The American Diabetes Association advocates for a target systolic blood pressure between 125 and 130 mm Hg in select patients (young, long life expectancy, increased risk of stroke), if this can be accomplished safely. While this patient will benefit from improved blood pressure control by reducing the risk of cardiovascular disease, it will have no impact on her risk for the development of diabetic neuropathy.

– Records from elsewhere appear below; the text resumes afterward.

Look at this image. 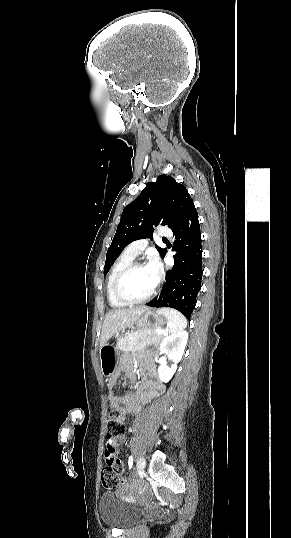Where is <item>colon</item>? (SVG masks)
Wrapping results in <instances>:
<instances>
[{"label":"colon","mask_w":291,"mask_h":538,"mask_svg":"<svg viewBox=\"0 0 291 538\" xmlns=\"http://www.w3.org/2000/svg\"><path fill=\"white\" fill-rule=\"evenodd\" d=\"M123 415L112 409L108 418L107 442L105 449L106 467L102 470L101 481L105 488H114L125 483L122 478L123 466L116 457V441L124 432Z\"/></svg>","instance_id":"1"}]
</instances>
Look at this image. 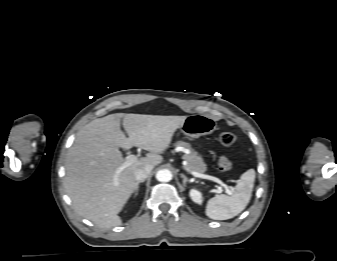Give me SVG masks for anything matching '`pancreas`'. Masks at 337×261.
Wrapping results in <instances>:
<instances>
[{
	"mask_svg": "<svg viewBox=\"0 0 337 261\" xmlns=\"http://www.w3.org/2000/svg\"><path fill=\"white\" fill-rule=\"evenodd\" d=\"M176 146H182L185 149H188V153L183 156V159L186 161L184 169L191 173L192 171L204 173L207 170V165L204 163L203 159L195 152L191 150L190 145L186 142H177Z\"/></svg>",
	"mask_w": 337,
	"mask_h": 261,
	"instance_id": "pancreas-1",
	"label": "pancreas"
}]
</instances>
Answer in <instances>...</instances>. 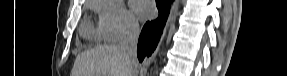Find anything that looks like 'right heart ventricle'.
Segmentation results:
<instances>
[{
    "mask_svg": "<svg viewBox=\"0 0 287 76\" xmlns=\"http://www.w3.org/2000/svg\"><path fill=\"white\" fill-rule=\"evenodd\" d=\"M82 34L86 38L93 40H101L103 39V35L99 28H95L91 23H85L82 28Z\"/></svg>",
    "mask_w": 287,
    "mask_h": 76,
    "instance_id": "right-heart-ventricle-1",
    "label": "right heart ventricle"
}]
</instances>
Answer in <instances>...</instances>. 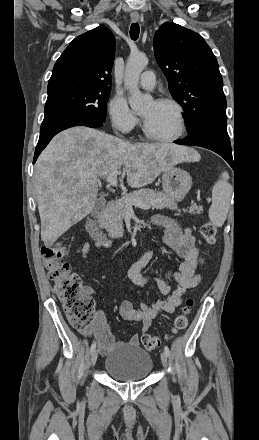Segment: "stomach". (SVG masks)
Listing matches in <instances>:
<instances>
[{"label": "stomach", "mask_w": 259, "mask_h": 440, "mask_svg": "<svg viewBox=\"0 0 259 440\" xmlns=\"http://www.w3.org/2000/svg\"><path fill=\"white\" fill-rule=\"evenodd\" d=\"M192 185V177L188 172L177 167L163 171L162 188L164 193L176 202L182 201Z\"/></svg>", "instance_id": "stomach-1"}]
</instances>
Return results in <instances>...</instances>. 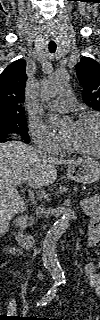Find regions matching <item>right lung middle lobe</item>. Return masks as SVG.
<instances>
[{
	"label": "right lung middle lobe",
	"mask_w": 100,
	"mask_h": 320,
	"mask_svg": "<svg viewBox=\"0 0 100 320\" xmlns=\"http://www.w3.org/2000/svg\"><path fill=\"white\" fill-rule=\"evenodd\" d=\"M20 134L24 138L25 142L29 143L30 138L28 135V128L25 116L13 117L0 120V135L3 137L2 141H8L6 139L8 134Z\"/></svg>",
	"instance_id": "dd1d6c3e"
}]
</instances>
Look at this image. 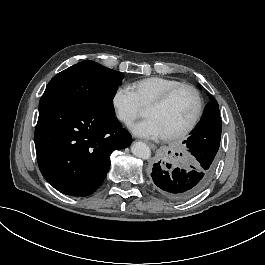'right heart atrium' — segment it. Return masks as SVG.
<instances>
[{"instance_id":"right-heart-atrium-1","label":"right heart atrium","mask_w":265,"mask_h":265,"mask_svg":"<svg viewBox=\"0 0 265 265\" xmlns=\"http://www.w3.org/2000/svg\"><path fill=\"white\" fill-rule=\"evenodd\" d=\"M112 115L119 123L133 124L143 116V107L136 104V97L126 84L115 88L111 96Z\"/></svg>"}]
</instances>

While lifestyle intervention to improve the lipid profile should be undertaken in all patients with diabetes, for patients without cardiovascular disease and under age 40 years, statin therapy should be considered only in those with multiple cardiovascular disease risk factors; the American College of Cardiology/American Heart Association risk calculator can determine the 10-year atherosclerotic cardiovascular disease risk to guide therapeutic management. Improved lipid control, while indicated and beneficial for the prevention of cardiovascular disease, does not assist in the prevention of diabetic neuropathy.
Although pregabalin is indicated to treat painful diabetic neuropathy, it does not prevent diabetic neuropathy.
Although weight loss should be discussed as part of a therapeutic lifestyle plan, there is no data to suggest weight loss prevents the development of diabetic neuropathy.
- Enhanced glucose control significantly prevents the development of clinical neuropathy and reduces nerve conduction and vibration threshold abnormalities in type 1 diabetes mellitus.